AirTran737 From United States of America, joined Apr 2004, 3714 posts, RR: 12
Reply 2, posted (9 years 1 week 1 day 11 hours ago) and read 5531 times:
Maybe he was training to do so. Usually airlines have a procedure where you must have certain training to pushback and tow airplanes. Once you have completed this training you must show that you are proficient in doing so. I am certified to pushback and tow, as well as teach others how do do so. Hope this helps you out.
Nice Trip Report!!! Great Pics, thanks for posting!!!! B747Forever
320tech From Turks and Caicos Islands, joined May 2004, 491 posts, RR: 5
Reply 3, posted (9 years 1 week 1 day 10 hours ago) and read 5448 times:
Aircraft are towed by either engineers (AMEs / A&Ps) or rampies. There is a process to go through to become trained - it varies depending on the company. To tow an airplane on an airport, you need to be able to use the radio (in Canada, you need a radio operator licence), you need to be able to drive the tractor (local training, usually just a quick drive), and to be familiar with towing procedures. Usually that's a few trips with a supervising driver.

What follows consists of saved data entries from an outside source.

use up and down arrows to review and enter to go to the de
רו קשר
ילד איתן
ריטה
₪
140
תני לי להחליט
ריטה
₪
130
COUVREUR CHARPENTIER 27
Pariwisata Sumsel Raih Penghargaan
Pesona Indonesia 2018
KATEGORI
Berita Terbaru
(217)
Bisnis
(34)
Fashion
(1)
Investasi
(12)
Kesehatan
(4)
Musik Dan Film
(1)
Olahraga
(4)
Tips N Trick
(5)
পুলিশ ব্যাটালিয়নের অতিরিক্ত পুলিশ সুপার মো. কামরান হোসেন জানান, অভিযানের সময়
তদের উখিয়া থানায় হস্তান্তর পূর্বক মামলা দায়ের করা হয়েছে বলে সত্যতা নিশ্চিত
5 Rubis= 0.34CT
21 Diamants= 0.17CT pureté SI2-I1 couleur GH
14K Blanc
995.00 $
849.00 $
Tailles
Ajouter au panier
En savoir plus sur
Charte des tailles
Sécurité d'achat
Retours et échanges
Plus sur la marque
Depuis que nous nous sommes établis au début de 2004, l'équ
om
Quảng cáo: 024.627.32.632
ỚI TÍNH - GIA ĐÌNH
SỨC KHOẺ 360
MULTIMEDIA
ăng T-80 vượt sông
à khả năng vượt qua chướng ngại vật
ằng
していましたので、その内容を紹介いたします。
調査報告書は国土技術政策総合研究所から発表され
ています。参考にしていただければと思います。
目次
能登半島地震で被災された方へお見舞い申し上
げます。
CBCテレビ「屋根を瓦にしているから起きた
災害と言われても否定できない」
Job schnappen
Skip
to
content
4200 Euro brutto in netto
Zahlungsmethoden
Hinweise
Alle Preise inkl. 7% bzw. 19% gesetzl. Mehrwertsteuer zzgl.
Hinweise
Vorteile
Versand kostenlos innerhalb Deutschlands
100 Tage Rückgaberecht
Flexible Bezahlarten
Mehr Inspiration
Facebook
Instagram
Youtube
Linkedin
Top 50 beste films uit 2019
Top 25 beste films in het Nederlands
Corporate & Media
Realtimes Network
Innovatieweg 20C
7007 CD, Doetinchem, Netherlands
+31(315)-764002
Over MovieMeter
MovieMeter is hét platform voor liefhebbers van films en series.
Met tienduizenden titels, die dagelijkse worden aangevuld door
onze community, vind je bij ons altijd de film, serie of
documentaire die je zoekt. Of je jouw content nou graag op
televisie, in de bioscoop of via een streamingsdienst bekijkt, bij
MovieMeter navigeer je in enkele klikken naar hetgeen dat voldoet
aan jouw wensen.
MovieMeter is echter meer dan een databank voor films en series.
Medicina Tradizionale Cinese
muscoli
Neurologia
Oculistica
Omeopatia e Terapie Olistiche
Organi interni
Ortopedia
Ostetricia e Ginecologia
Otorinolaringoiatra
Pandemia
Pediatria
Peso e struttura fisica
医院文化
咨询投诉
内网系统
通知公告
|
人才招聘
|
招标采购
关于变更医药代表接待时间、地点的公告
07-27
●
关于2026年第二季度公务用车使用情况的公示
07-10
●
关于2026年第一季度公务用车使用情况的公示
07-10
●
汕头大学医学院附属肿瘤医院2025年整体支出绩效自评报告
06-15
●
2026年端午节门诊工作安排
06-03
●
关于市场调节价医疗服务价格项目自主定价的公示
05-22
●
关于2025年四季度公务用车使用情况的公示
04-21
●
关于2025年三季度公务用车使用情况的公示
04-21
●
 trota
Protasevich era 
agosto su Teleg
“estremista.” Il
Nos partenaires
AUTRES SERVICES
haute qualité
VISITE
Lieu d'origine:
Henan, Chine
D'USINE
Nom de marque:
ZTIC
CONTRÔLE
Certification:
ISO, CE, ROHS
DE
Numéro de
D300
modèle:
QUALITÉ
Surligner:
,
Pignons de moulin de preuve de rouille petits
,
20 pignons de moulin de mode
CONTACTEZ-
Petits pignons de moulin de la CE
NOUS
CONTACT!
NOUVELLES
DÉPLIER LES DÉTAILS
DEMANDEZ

Once you've done that, at my company at least, you're on your own, fully qualified to move a $40 million dollar airplane, regardless of weather, taxiway condition, and hangar congestion. Don't hit anything.
Generally AMEs tow aircraft for maintenance, and rampies do push-backs.
The primary function of the design engineer is to make things difficult for the manufacturer and impossible for the AME.
HPRamper From United States of America, joined May 2005, 4421 posts, RR: 8
Reply 4, posted (9 years 1 week 1 day 9 hours ago) and read 5379 times:
It differs by airline.
At some airlines, only maintenance is allowed to use the push tugs at all, be it towing or pushing.
At mine, the ramp does everything. I work on the ramp, and I'd only been on the job for maybe three months before I was towing planes from one side of the airport to the other. It's not complicated.
The airport, as of last year now requires a separate certification to tow aircraft. I haven't needed to get one as of yet.